■ Exercise goal
Write each line exactly as it stands, from the line containing "Terms of Use" through the end of the data.

■ Available data
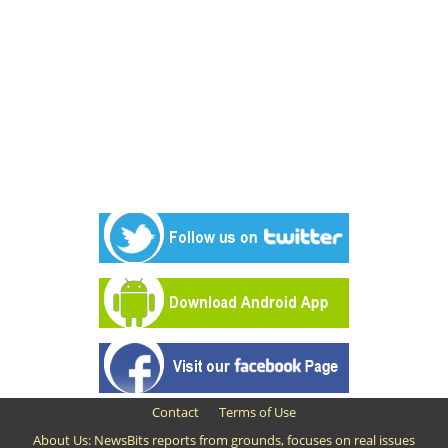
Contact
Terms of Use
About Us: NewsBits reports from grounds, focuses on real issues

■ Exercise answer
Terms of Use
About Us: NewsBits reports from grounds, focuses on real issues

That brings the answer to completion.